Table1: Distribution of patients according to post-biopsy histology

Discussion

One of the most important features of urothelial cancer is the formation of tumors in multiple foci throughout the urinary tract, synchronously and / or metachronically. In fact, intravesical recurrence after TURBT has been reported in 30 to 80% of patients with NMIBC, which could be explained in part by the presence of malignant lesions of normal appearance at the time of endoscopy [4]. To detect such concomitant urothelial cancers during NMIBC endoscopy, random biopsies targeting normal-looking urothelial mucosa were performed. However, there have been few large series studies assessing the importance of random bladder biopsies, and they have presented conflicting conclusions [5-6]. In this context, several authors have suggested that in the presence of negative cystoscopy and cytology, biopsies are not guaranteed [7-8]. Dalbagni et al. were the first to suggest that routine biopsies were not warranted in normal office cystoscopy or cystoscopy with signs of erythema in the presence of normal bladder cytology [9].­­ Limitations of this study included a lack of description of the biopsies and the fact that the cytology of the isolated upper tract was not evaluated.
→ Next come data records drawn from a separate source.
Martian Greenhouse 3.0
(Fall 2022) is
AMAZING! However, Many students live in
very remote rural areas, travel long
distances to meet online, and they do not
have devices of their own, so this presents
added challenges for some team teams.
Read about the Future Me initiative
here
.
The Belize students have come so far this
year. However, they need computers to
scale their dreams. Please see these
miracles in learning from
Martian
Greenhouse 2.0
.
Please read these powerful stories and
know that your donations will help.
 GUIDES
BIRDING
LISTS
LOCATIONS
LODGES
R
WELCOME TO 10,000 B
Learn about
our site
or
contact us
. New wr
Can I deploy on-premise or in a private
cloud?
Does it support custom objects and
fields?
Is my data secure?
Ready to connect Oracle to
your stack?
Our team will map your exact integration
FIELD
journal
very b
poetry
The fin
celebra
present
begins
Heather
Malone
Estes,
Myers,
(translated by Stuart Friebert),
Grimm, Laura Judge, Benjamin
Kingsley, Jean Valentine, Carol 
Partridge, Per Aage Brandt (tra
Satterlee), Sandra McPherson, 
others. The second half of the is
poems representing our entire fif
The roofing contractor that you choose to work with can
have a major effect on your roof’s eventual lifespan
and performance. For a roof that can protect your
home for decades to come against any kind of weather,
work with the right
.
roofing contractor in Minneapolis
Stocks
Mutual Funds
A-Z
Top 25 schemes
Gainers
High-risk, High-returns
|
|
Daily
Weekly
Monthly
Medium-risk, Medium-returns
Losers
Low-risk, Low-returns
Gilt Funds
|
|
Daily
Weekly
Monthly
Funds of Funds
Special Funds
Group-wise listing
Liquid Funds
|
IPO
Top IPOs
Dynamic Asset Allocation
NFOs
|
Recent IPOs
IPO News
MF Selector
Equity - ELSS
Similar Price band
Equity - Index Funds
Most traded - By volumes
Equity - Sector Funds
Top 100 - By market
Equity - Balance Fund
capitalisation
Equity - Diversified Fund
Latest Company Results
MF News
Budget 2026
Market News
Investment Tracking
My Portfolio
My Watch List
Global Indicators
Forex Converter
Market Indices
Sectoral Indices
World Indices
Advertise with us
In contrast, our study showed that pre-BCG stage pathologies and the presence of Tis were not associated with the positive results of the biopsy. Only cystoscopy and urinary cytology which have been identified as significant variables. However, the positivity of urinary cytology should be interpreted with caution, since several cytological changes induced by BCG are easily detectable in the first 3 months after the last instillation, including enlarged hyperchromatic nuclei with prominent nucleoli, anisokaryosis, and increased granulocytes [10-11]. These cellular changes can be interpreted as positive.

We have objectified a correlation between the presence of erythema of the bladder mucosa / tumor lesions (seen on cystoscopy) to the positivity of biopsies, which is noted by several authors in the literature [12-13]. We have a rate of 5% of complications in our series and lower than those found by other authors [14]. To our knowledge, perioperative complications of transurethral biopsy have not yet been analyzed according to the modified Clavian classification.

It has been recognized that performing bladder biopsies is associated with certain risks, including bleeding, perforation, infection and spread of cancer [15]; therefore, it is necessary to develop new strategies to avoid this procedure. One strategy is to accumulate a much larger number of patients with NMIBC undergoing random biopsies of the bladder prospectively and to identify predictive parameters with acceptable sensitivity as well as specificity in each group classified according to the risk tables of the EORTC [16]. Another approach is to introduce new diagnostic methods for concomitant urothelial cancer, such as fluorescence cystoscopy [17]. However, the substantial costs of.

CONCLUSION

In summary, routine transurethral bladder biopsies are not required after induction therapy for BCG. However, a personalized approach is recommended based on cystoscopy and cytology. the pace and the means of surveillance (cytology, fibroscopy, uro-CT) of NMIBC must be adapted to the risk of recurrence and progression defined according to the tables of the EORTC.